Sign in to follow this  
ZachBethel

DX12 D3D12 / Vulkan Synchronization Primitives

Recommended Posts

Vulkan and DX12 have very similar API's, but the way they handle their synchronization primitives seem to differ in the fundamental design.

 

Now, both Vulkan and DirectX 12 have resource barriers, so I'm going to ignore those.

 

DirectX 12 uses fences with explicit values that are expected to monotonically increase. In the simplest case, you have the swap chain present barrier. I can see two ways to implement fencing in this case:

 

1) You create N fences. At the end of frame N you signal fence N and then wait on fence (N + 1) % SwapBufferCount.

2) You create 1 fence. At the end of each frame you increment the fence and save off the value. You then wait for the fence to reach the value for frame (N + 1) % SwapBufferCount.

 

In general, it seems like the "timestamp" approach to fencing is powerful. For instance, I can have a page allocator that retires pages with a fence value and then wait for the fence to reach that point before recycling the page. It seems like creating one fence per command list submission would be expensive (maybe not? how lightweight are fences?).

 

Now compare this with Vulkan.

 

Vulkan has the notion of fences, semaphores, and events. They are explained in detail here. All these primitives are binary, it is signaled once and stay signaled until you reset it. I'm less familiar with how to use these kinds of primitives, because you can't do the timestamp approach like you can with DX12 fences.

 

For instance, to do the page allocator in Vulkan, the fence is the correct primitive to use because it involves synchronizing the state of the hardware queue with the host (i.e. to know when a retired page can be recycled).

 

In order to do this, I now have to create 1 fence for each vkSubmit call, and the page allocator receives a fence handle instead of a timestamp.

 

It seems to me like the DirectX-style fence is more flexible, as I would imagine that internally the Vulkan fence is using the same underlying primitive as the DirectX fence to track signaling.

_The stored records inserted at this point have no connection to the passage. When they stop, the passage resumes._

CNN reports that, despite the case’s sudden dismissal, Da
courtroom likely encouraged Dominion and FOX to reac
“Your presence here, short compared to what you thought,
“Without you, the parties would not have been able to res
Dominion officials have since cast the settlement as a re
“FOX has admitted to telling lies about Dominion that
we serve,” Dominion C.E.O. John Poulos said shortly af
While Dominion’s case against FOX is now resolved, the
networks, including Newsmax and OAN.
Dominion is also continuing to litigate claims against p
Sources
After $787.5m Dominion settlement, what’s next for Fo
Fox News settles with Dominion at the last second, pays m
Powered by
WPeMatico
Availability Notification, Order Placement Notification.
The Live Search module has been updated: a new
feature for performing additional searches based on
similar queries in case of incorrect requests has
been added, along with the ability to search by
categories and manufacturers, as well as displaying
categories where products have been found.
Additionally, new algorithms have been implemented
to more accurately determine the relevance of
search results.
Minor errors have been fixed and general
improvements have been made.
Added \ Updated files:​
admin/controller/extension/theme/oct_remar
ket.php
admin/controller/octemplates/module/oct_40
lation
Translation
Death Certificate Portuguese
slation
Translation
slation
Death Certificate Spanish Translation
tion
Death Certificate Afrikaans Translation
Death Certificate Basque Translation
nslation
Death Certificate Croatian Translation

In short, it seems like the DirectX timestamp-based fencing allows you to use less fence objects overall.

 

My primary concern is thinking about a common backend between Vulkan and DX12. It seems like the wiser course of action is to support the Vulkan style binary fences because they can be implemented with DX12 fences. My concern is whether I will lose performance due to creating 1 fence per ExecuteCommandLists call vs 1 overall in DirectX.

 

For those who understand the underlying hardware and API's deeper than me, I would appreciate some insight into these design decisions.

 

Thanks!

Edited by ZBethel

Share this post


Link to post
Share on other sites

In order to do this, I now have to create 1 fence for each vkSubmit call, and the page allocator receives a fence handle instead of a timestamp.
...
My concern is whether I will lose performance due to creating 1 fence per ExecuteCommandLists call vs 1 overall in DirectX.

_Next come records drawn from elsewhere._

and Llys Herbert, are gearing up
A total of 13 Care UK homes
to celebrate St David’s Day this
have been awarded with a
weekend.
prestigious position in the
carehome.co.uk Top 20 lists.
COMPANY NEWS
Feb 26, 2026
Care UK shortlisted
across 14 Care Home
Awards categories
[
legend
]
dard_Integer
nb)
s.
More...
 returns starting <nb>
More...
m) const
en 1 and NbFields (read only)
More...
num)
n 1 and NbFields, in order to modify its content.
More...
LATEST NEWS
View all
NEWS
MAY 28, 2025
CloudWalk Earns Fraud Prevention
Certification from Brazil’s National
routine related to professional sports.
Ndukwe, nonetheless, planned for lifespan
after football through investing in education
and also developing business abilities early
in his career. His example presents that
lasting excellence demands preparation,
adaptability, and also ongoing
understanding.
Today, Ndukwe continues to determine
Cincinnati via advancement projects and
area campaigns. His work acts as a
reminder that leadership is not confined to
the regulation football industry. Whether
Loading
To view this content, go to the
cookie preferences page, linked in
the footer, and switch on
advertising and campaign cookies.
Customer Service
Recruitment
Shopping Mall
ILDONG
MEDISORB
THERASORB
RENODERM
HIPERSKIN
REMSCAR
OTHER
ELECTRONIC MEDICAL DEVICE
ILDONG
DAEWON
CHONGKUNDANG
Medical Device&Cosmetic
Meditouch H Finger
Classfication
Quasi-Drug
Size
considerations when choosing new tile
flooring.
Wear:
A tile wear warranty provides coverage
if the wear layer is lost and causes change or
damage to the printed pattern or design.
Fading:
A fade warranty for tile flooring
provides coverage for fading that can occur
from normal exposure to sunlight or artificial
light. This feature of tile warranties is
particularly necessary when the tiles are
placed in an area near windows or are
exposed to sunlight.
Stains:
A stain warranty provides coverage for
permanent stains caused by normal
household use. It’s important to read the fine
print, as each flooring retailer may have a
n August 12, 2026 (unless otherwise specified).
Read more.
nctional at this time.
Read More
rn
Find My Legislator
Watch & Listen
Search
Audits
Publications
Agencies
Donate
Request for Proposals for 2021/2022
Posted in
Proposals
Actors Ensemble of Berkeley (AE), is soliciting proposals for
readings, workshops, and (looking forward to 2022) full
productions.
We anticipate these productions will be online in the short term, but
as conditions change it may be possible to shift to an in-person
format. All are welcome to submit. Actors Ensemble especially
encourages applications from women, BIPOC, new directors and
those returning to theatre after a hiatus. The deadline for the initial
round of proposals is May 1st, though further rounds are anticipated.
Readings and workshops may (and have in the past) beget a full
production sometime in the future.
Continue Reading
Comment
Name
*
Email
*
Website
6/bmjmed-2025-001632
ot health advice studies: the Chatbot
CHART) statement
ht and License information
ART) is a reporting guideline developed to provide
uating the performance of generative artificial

Don't you have the option of using one fence per frame on both API's? (i.e. just fence the final vkSumbit for a frame)
We already do this on D3D9/11/GL/GNM/GCM/etc... so that the user can query whether a frame is retired yet or not, so that they can implement cross-platform ring-buffers, etc (which manage memory on a per-frame basis).

DirectX 12 uses fences with explicit values that are expected to monotonically increase

That's one use-case, not a strict expectation. You can use D3D12's fences to implement equivalents of Vulkan's fences, events, and semaphores (though Vulkan's events would require a D3D backend to finish it's current command list, submit it with a fence, reset it and continue recording commands).

Edited by Hodgman

Share this post


Link to post
Share on other sites

Don't you have the option of using one fence per frame on both API's? (i.e. just fence the final vkSumbit for a frame)

 

I believe nVidia explicitly calls out that you should avoid batch submitting your entire frame at the very end. I believe the idea to keep the hardware busy with ~5 vkSubmit / ExecuteCommandList calls per frame?

 

That said, I guess there are several ways you can pipeline your frame. 

Share this post


Link to post
Share on other sites

I believe nVidia explicitly calls out that you should avoid batch submitting your entire frame at the very end. I believe the idea to keep the hardware busy with ~5 vkSubmit / ExecuteCommandList calls per frame?
That said, I guess there are several ways you can pipeline your frame.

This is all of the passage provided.